Collected data ▸
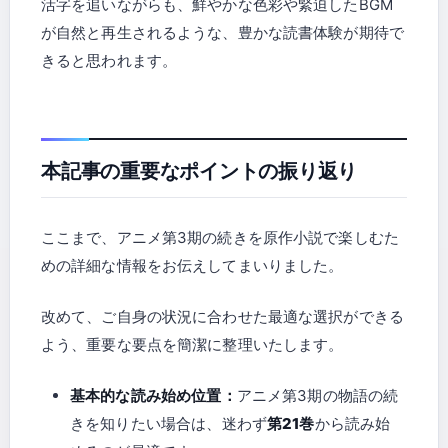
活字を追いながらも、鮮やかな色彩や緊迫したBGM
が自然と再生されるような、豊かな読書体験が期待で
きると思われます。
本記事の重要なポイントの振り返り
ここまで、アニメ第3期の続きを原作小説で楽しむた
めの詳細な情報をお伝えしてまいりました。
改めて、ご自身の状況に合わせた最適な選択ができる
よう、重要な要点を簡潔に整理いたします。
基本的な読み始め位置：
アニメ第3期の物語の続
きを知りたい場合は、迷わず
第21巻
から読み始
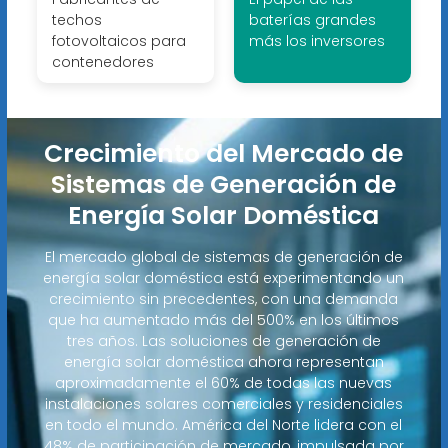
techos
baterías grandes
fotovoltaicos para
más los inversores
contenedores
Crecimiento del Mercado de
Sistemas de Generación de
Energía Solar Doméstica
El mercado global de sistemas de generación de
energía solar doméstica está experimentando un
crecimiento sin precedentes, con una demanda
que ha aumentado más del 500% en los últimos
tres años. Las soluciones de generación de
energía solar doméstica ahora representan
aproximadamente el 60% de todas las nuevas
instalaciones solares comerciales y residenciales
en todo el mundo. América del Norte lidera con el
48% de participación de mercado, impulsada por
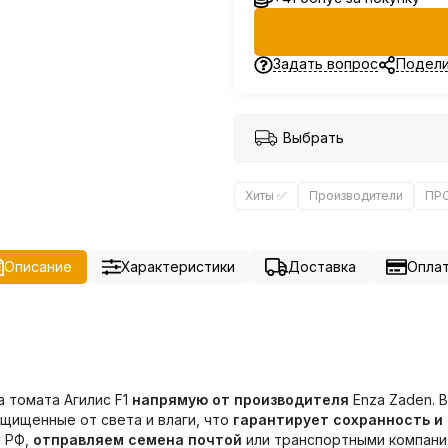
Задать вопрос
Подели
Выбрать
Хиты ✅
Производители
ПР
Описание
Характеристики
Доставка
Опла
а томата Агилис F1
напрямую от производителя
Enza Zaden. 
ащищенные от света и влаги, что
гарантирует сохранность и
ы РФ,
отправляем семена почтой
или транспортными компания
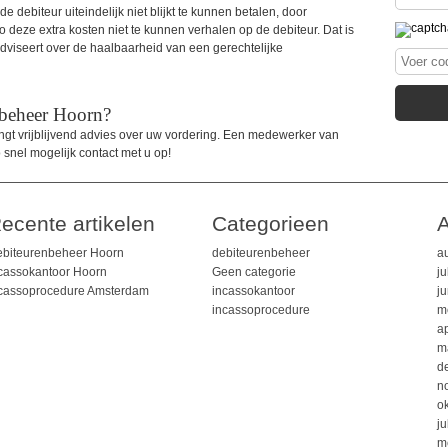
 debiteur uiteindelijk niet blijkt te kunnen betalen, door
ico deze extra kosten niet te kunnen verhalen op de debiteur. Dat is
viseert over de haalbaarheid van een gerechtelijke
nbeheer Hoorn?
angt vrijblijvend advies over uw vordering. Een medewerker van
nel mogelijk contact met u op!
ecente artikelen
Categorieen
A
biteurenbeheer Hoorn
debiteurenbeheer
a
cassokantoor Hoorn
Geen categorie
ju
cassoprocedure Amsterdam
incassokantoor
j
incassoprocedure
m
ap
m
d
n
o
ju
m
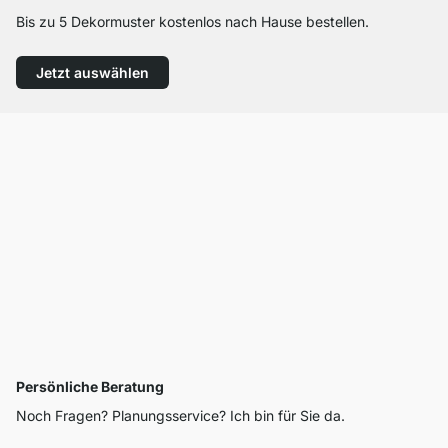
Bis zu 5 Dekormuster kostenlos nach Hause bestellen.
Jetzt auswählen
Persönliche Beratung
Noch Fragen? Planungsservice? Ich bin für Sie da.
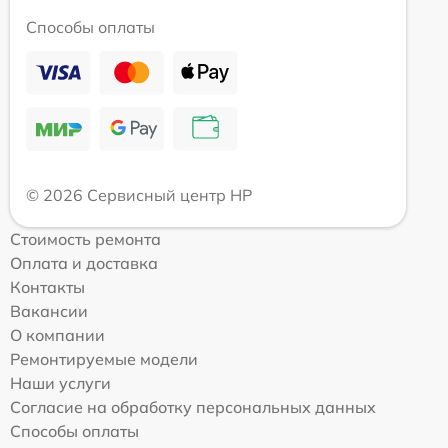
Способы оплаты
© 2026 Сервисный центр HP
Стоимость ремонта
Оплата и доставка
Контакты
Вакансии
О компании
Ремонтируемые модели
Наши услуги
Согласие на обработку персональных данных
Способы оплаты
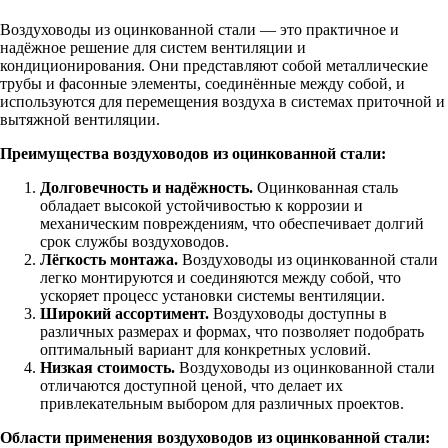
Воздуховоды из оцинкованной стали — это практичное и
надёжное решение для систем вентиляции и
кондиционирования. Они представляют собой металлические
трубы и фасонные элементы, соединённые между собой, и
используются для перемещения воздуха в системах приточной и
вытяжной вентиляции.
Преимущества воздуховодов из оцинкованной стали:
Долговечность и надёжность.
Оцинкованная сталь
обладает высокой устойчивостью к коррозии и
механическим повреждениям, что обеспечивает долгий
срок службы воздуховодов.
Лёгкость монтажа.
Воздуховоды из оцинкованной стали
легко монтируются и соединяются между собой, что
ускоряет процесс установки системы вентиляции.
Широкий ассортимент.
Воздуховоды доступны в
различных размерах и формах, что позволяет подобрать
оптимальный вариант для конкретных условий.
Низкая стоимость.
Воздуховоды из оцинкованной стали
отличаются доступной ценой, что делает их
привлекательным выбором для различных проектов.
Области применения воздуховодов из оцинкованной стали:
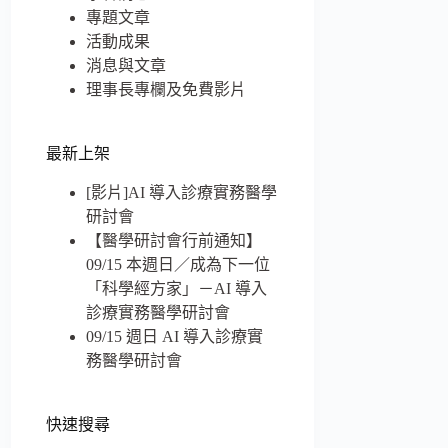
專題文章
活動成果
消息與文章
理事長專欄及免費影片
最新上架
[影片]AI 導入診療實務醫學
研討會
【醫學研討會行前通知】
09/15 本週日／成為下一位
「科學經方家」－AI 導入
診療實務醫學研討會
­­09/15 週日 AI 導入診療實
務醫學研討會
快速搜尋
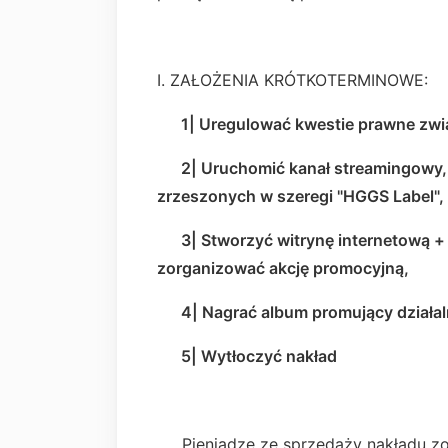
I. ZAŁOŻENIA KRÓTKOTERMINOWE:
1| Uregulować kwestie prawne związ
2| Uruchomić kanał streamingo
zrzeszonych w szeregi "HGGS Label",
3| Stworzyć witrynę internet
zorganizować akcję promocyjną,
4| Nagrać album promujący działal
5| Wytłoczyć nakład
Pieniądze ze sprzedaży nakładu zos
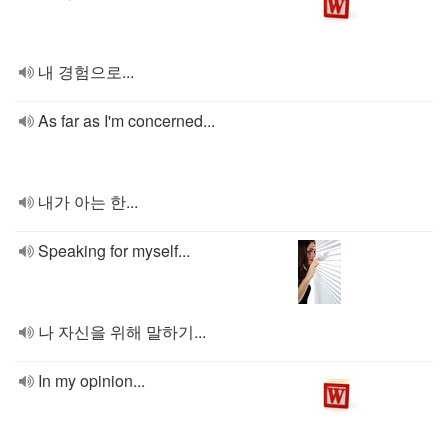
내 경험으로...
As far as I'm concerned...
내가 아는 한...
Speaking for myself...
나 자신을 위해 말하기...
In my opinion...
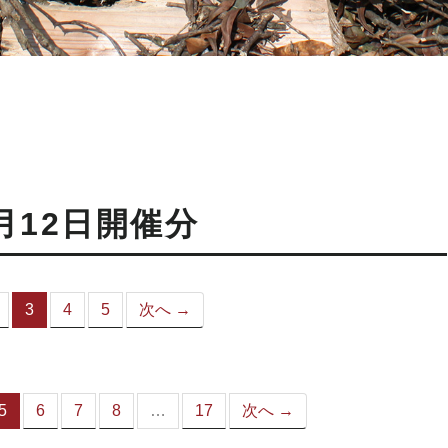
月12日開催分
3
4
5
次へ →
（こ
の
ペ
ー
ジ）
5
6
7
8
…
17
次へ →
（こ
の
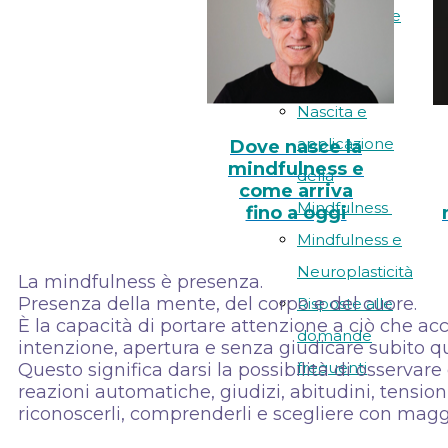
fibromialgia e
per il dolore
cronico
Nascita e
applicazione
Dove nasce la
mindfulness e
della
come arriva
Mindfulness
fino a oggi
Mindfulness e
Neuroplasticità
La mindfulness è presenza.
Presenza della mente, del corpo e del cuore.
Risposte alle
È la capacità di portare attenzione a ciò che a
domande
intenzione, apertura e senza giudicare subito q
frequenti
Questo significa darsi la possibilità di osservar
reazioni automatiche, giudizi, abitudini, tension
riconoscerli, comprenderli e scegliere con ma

* * *

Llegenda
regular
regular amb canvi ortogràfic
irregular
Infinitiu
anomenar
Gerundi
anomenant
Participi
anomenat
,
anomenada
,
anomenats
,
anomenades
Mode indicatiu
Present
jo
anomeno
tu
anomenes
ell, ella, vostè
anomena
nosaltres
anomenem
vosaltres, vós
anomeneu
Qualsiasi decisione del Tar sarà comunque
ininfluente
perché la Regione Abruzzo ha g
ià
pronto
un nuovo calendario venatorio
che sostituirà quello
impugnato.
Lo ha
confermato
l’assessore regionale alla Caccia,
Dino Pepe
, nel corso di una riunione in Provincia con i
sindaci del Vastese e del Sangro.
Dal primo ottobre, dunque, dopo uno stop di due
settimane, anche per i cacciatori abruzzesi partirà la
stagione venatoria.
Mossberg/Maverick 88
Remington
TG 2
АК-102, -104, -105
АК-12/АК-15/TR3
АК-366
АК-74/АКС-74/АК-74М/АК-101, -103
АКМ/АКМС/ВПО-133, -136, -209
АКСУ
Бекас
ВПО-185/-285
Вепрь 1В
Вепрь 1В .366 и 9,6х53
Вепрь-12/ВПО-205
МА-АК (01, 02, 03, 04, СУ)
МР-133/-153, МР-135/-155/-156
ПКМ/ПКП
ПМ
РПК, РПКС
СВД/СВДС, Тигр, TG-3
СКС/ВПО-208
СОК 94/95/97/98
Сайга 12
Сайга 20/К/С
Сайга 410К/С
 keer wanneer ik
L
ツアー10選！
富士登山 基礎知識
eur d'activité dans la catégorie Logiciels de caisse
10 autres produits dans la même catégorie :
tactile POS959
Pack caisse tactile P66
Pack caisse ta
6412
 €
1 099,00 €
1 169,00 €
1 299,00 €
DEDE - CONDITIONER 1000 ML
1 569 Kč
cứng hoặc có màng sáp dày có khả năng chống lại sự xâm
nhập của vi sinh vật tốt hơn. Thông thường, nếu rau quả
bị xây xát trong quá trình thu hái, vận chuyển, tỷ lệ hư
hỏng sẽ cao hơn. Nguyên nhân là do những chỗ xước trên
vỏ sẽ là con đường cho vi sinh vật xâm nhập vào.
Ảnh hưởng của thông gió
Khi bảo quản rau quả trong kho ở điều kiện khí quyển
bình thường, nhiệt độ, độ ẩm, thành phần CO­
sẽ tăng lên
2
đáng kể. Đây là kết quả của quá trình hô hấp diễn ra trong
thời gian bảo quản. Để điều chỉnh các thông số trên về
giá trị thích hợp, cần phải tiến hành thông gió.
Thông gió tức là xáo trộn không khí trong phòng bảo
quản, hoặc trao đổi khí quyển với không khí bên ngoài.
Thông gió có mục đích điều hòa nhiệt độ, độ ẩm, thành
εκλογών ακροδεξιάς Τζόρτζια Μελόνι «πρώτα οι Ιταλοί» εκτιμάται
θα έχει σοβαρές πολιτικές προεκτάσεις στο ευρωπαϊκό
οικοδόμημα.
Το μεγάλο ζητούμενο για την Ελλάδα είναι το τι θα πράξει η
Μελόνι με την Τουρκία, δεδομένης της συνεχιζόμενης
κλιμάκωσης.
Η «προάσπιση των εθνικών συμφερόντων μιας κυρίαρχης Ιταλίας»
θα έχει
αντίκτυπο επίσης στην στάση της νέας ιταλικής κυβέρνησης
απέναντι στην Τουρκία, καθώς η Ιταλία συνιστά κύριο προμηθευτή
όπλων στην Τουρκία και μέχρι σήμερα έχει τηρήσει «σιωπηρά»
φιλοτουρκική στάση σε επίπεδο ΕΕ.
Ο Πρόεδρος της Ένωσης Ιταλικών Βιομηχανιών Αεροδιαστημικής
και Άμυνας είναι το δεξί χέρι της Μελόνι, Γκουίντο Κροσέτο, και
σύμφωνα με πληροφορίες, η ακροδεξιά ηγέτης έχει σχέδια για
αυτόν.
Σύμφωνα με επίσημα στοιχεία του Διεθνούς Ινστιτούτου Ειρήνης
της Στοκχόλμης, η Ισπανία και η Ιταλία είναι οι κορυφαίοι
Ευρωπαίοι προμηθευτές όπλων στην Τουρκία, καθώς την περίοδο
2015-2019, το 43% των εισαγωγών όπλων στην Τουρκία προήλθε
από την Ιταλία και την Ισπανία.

EXERCISE ▸ Above, find the line with "アニメ第3期の物語の続"; copy it and every line down to the line with "El mercado global", exactly and both included, but no pictures.

EXERCISE ANSWER ▸
アニメ第3期の物語の続
きを知りたい場合は、迷わず
第21巻
から読み始
techos
baterías grandes
fotovoltaicos para
más los inversores
contenedores
Crecimiento del Mercado de
Sistemas de Generación de
Energía Solar Doméstica
El mercado global de sistemas de generación de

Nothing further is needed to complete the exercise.